> [Try it] The answer should be a faithful retyping of the records that follow, pictures excluded.

> [Material provided]
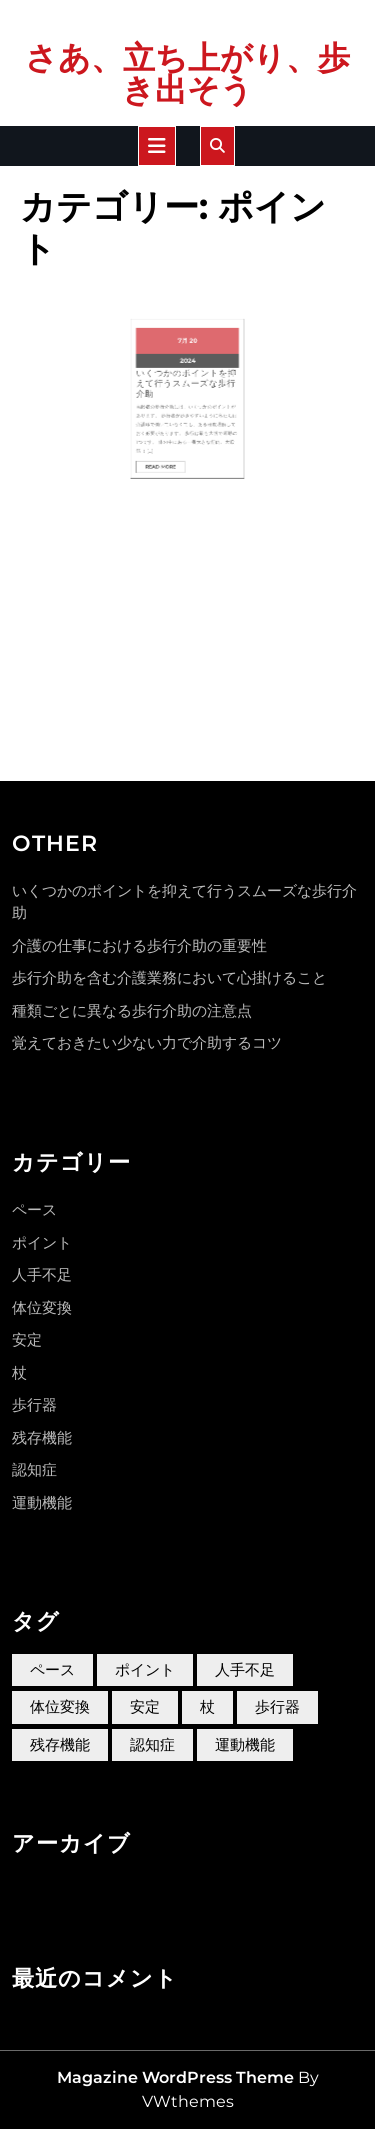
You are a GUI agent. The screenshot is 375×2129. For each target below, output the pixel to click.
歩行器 (34, 1404)
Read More (174, 406)
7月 (185, 331)
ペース (34, 1209)
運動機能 (42, 1502)
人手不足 (42, 1274)
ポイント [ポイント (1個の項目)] (145, 1669)
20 (191, 331)
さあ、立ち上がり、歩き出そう (187, 73)
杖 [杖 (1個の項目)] (207, 1706)
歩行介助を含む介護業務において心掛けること (169, 977)
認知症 (34, 1469)
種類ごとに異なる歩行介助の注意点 (132, 1010)
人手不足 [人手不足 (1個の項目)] (245, 1669)
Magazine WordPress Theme (175, 2077)
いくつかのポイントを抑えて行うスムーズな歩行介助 (186, 356)
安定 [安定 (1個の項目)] (145, 1706)
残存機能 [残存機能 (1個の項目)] (60, 1744)
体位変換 (42, 1307)
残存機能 (42, 1437)
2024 (187, 343)
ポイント (42, 1242)
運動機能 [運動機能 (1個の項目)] (245, 1744)
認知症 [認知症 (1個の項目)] (152, 1744)
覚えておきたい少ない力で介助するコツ (147, 1042)
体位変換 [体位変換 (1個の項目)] (60, 1706)
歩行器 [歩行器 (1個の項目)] (277, 1706)
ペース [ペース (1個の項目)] (52, 1669)
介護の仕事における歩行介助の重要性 (139, 945)
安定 (27, 1339)
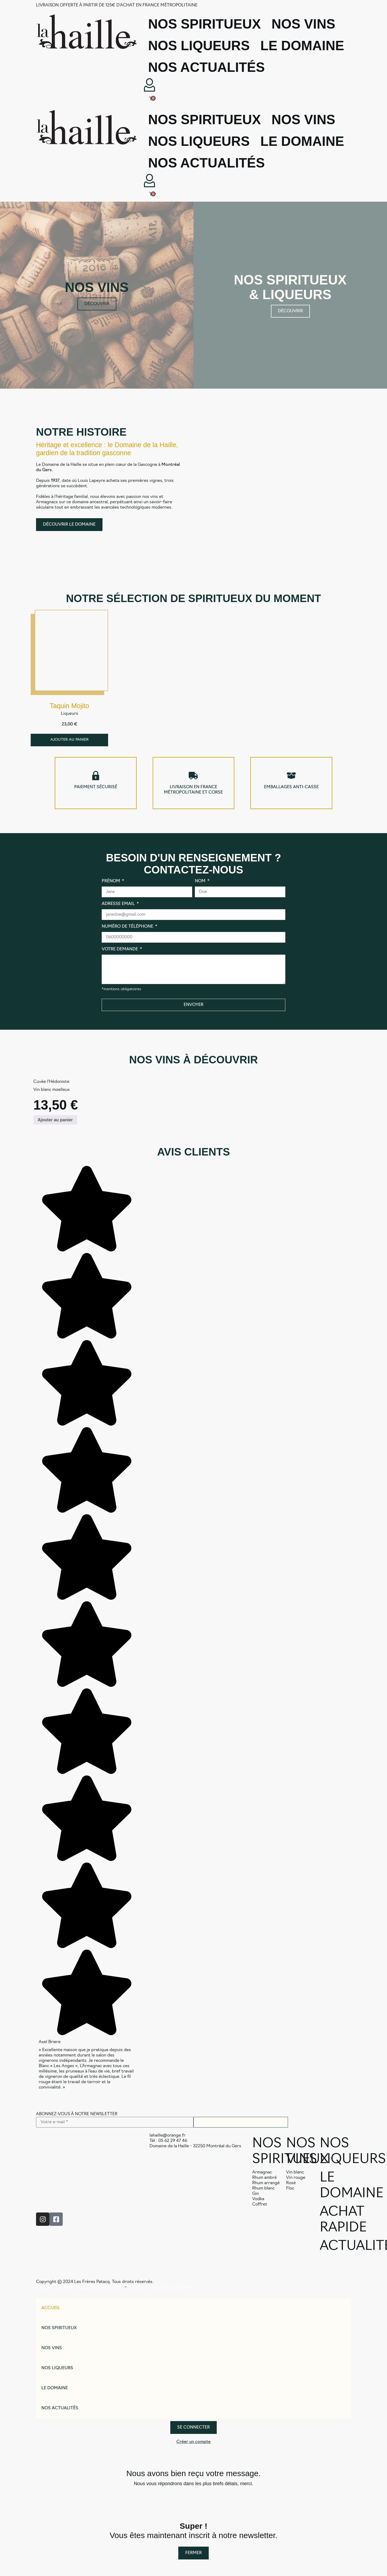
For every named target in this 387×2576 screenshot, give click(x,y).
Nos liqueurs (199, 45)
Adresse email (119, 904)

> [Answer box]
You are a GUI agent. The screenshot is 375×2129. For each target below, output the pixel to click.
歩行器 (34, 1404)
Read More (174, 406)
7月 (185, 331)
ペース (34, 1209)
運動機能 (42, 1502)
人手不足 (42, 1274)
ポイント [ポイント (1個の項目)] (145, 1669)
20 (191, 331)
さあ、立ち上がり、歩き出そう (187, 73)
杖 [杖 (1個の項目)] (207, 1706)
歩行介助を含む介護業務において心掛けること (169, 977)
認知症 (34, 1469)
種類ごとに異なる歩行介助の注意点 (132, 1010)
人手不足 [人手不足 (1個の項目)] (245, 1669)
Magazine WordPress Theme (175, 2077)
いくつかのポイントを抑えて行うスムーズな歩行介助 (186, 356)
安定 [安定 (1個の項目)] (145, 1706)
残存機能 [残存機能 (1個の項目)] (60, 1744)
体位変換 (42, 1307)
残存機能 (42, 1437)
2024 (187, 343)
ポイント (42, 1242)
運動機能 [運動機能 (1個の項目)] (245, 1744)
認知症 [認知症 (1個の項目)] (152, 1744)
覚えておきたい少ない力で介助するコツ (147, 1042)
体位変換 [体位変換 (1個の項目)] (60, 1706)
歩行器 [歩行器 (1個の項目)] (277, 1706)
ペース [ペース (1個の項目)] (52, 1669)
介護の仕事における歩行介助の重要性 (139, 945)
安定 (27, 1339)
For every named target in this 387×2576 screenshot, give click(x,y).
Nos liqueurs (199, 45)
Adresse email (119, 904)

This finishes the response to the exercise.